Hierarchical Bits — Presentation Pitch

In one sentence: a representation model where multiple — possibly contradictory — interpretations share one immutable substrate and stay queryable, without duplicating the data and without forcing them into a single truth.


SLIDE 1 — The problem

Don't duplicate the world every time someone disagrees with it.

Start from a common base — one dataset, one building, one document set, one conversation history. Over that base, multiple interpretations naturally arise: annotators label it, disciplines read it differently, hypotheses compete over it, versions accumulate. They coexist.

Today, holding them forces a bad choice:


SLIDE 2 — The idea (a model, not a file format)

BH is a representation model for shared immutable substrates and concurrent interpretations.

One substrate, stored once and immutable. Each interpretation is a first-class, co-registered entity over it. The reader picks the lens at read time — adjudication is deferred and optional, never baked in.

SUBSTRATE   stored once, immutable, shared by every reading
LAYERS      each interpretation is a first-class, co-registered entity
READINGS    one lens / the matrix / the majority / the disagreement
            — your choice, at read time, not baked in

We give this property a working name — the First-Class Interpretation Representation (FCIR): interpretations kept as persistent, addressable, first-class entities over a shared substrate, rather than temporary versions or conflicts to be resolved away. (Working name — see Slide 4.)


SLIDE 3 — The distinguishing test (falsifiable)

Given two interpretations that disagree about the same element — can both remain, neither marked wrong, until a reader chooses (or declines) to adjudicate?
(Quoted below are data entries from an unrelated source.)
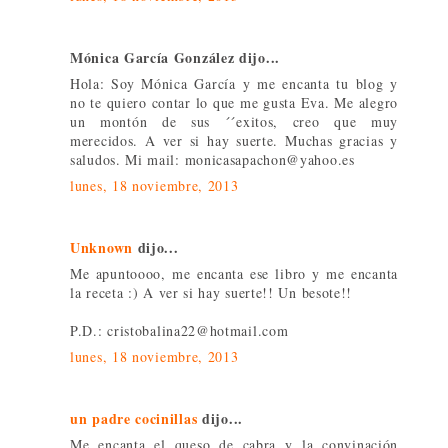
Mónica García González dijo...
Hola: Soy Mónica García y me encanta tu blog y
no te quiero contar lo que me gusta Eva. Me alegro
un montón de sus ´´exitos, creo que muy
merecidos. A ver si hay suerte. Muchas gracias y
saludos. Mi mail: monicasapachon@yahoo.es
lunes, 18 noviembre, 2013
Unknown
dijo...
Me apuntoooo, me encanta ese libro y me encanta
la receta :) A ver si hay suerte!! Un besote!!
P.D.: cristobalina22@hotmail.com
lunes, 18 noviembre, 2013
un padre cocinillas
dijo...
Me encanta el queso de cabra y la convinación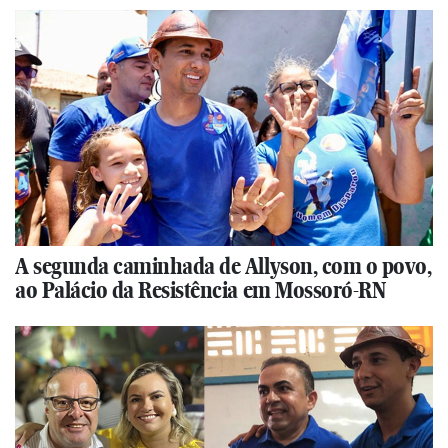
A segunda caminhada de Allyson, com o povo,
ao Palácio da Resistência em Mossoró-RN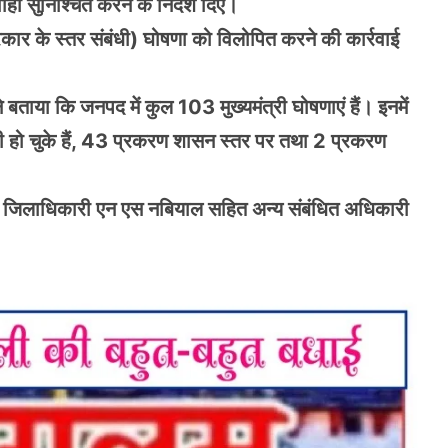
ही सुनिश्चित करने के निर्देश दिए।
 सरकार के स्तर संबंधी) घोषणा को विलोपित करने की कार्रवाई
े बताया कि जनपद में कुल 103 मुख्यमंत्री घोषणाएं हैं। इनमें
जारी हो चुके हैं, 43 प्रकरण शासन स्तर पर तथा 2 प्रकरण
र जिलाधिकारी एन एस नबियाल सहित अन्य संबंधित अधिकारी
Many systems end up converging to a dominant representation, or isolating each interpretation into an independent copy/version. BH keeps them co-registered over one substrate and lets adjudication wait. That is the differentiator — stated as a test you can run on any system, not a boast.
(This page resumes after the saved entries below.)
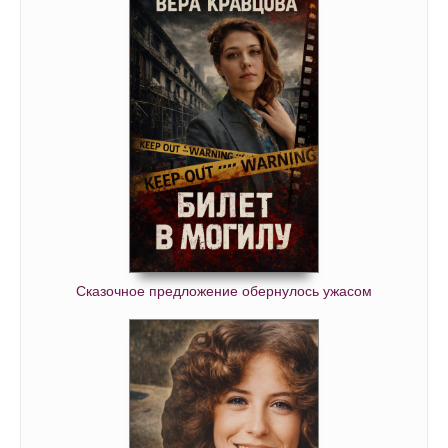
Сказочное предложение обернулось ужасом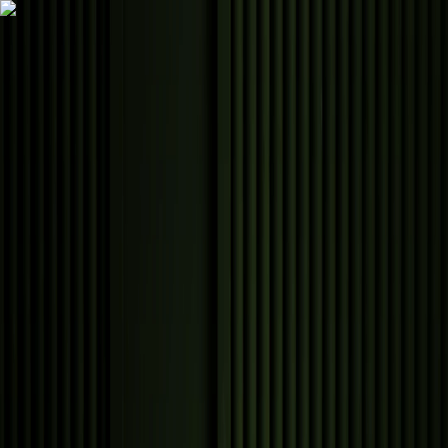
PREMIUM ODENG BAR FRANCHISE
저녁이 머무는곳
작은술집 우오동뎅
작은 공간에서도 회전율과 운영 효율로
프리미엄 오뎅바 창업 모델을
만듭니다.
창업 상담하기
카달로그 다운로드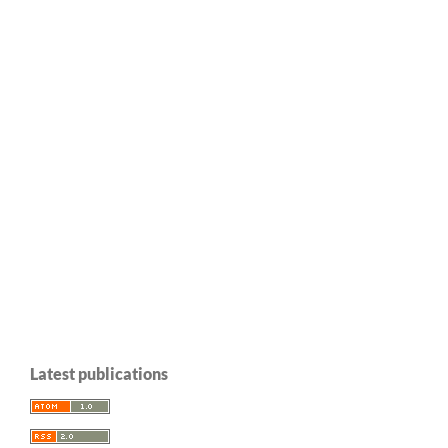
Latest publications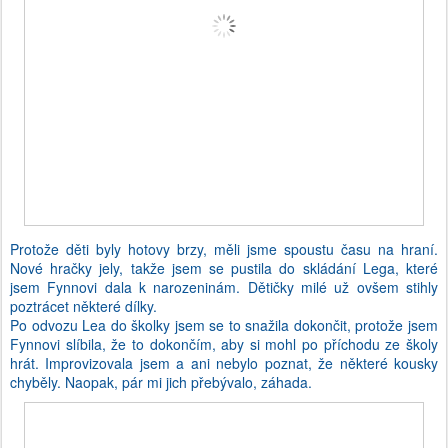
Protože děti byly hotovy brzy, měli jsme spoustu času na hraní.
Nové hračky jely, takže jsem se pustila do skládání Lega, které
jsem Fynnovi dala k narozeninám. Dětičky milé už ovšem stihly
poztrácet některé dílky.
Po odvozu Lea do školky jsem se to snažila dokončit, protože jsem
Fynnovi slíbila, že to dokončím, aby si mohl po příchodu ze školy
hrát. Improvizovala jsem a ani nebylo poznat, že některé kousky
chyběly. Naopak, pár mi jich přebývalo, záhada.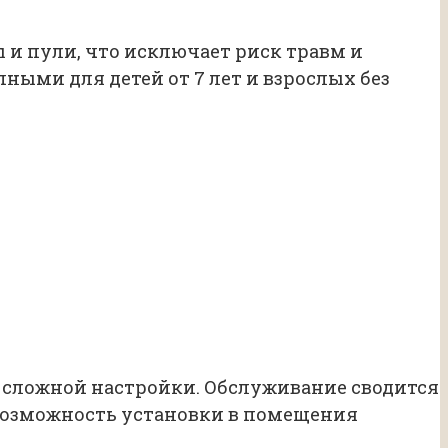
 и пули, что исключает риск травм и
ыми для детей от 7 лет и взрослых без
 сложной настройки. Обслуживание сводится
 возможность установки в помещения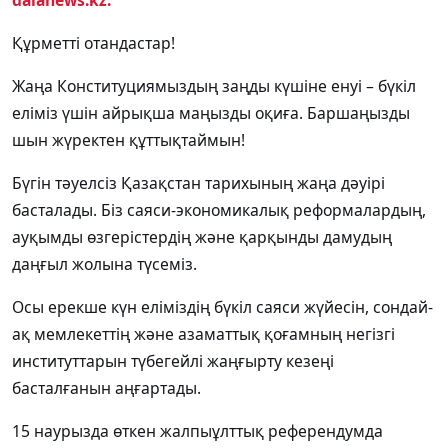
dalanews.kz.
Құрметті отандастар!
Жаңа Конституциямыздың заңды күшіне енуі – бүкіл
еліміз үшін айрықша маңызды оқиға. Баршаңызды
шын жүректен құттықтаймын!
Бүгін тәуелсіз Қазақстан тарихының жаңа дәуірі
басталады. Біз саяси-экономикалық реформалардың,
ауқымды өзгерістердің және қарқынды дамудың
даңғыл жолына түсеміз.
Осы ерекше күн еліміздің бүкіл саяси жүйесін, сондай-
ақ мемлекеттің және азаматтық қоғамның негізгі
институттарын түбегейлі жаңғырту кезеңі
басталғанын аңғартады.
15 наурызда өткен жалпыұлттық референдумда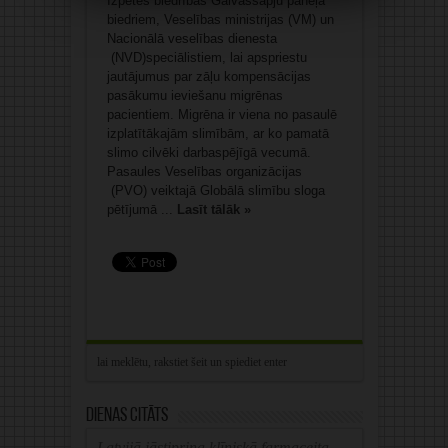
Izpētes biedrības Galvassāpju paneļa
biedriem, Veselības ministrijas (VM) un
Nacionālā veselības dienesta
(NVD)speciālistiem, lai apspriestu
jautājumus par zāļu kompensācijas
pasākumu ieviešanu migrēnas
pacientiem. Migrēna ir viena no pasaulē
izplatītākajām slimībām, ar ko pamatā
slimo cilvēki darbaspējīgā vecumā.
Pasaules Veselības organizācijas
(PVO) veiktajā Globālā slimību sloga
pētījumā ...
Lasīt tālāk »
Dienas citāts
Latvijā jāstiprina klīniskā farmaceita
SLIDE 4 — What we are NOT (the honest positioning)

We surveyed 20 data domains. The result killed the easy claim that "BH is universally new":

Storing the substrate once + reading it selectively is already mature SOTA — DICOM, COG/STAC, lakeFS, CRAM/tabix, S-LoRA, MAM. BH does not claim to invent that.

Our 20-domain sweep identified the First-Class Interpretation Representation (FCIR) — keeping rival readings as preserved entities instead of resolving them away — as the property that best distinguishes BH from the approaches evaluated. That is a result of the investigation, not a universal claim; FCIR is a working name, and the property may yet prove broader. Saying plainly what BH is not — and how far the claim reaches — is what survives the skeptical engineer.

And FCIR is not unique to BH: RDF named graphs and standoff annotation already implement it in their own domains. So FCIR is a synthesis and a cross-domain name, not a new mechanism — judged as a synthesis, not an invention (full confrontation in BH_PRINCIPLE.md).


SLIDE 5 — Where it fits, and where it doesn't (the useful limit)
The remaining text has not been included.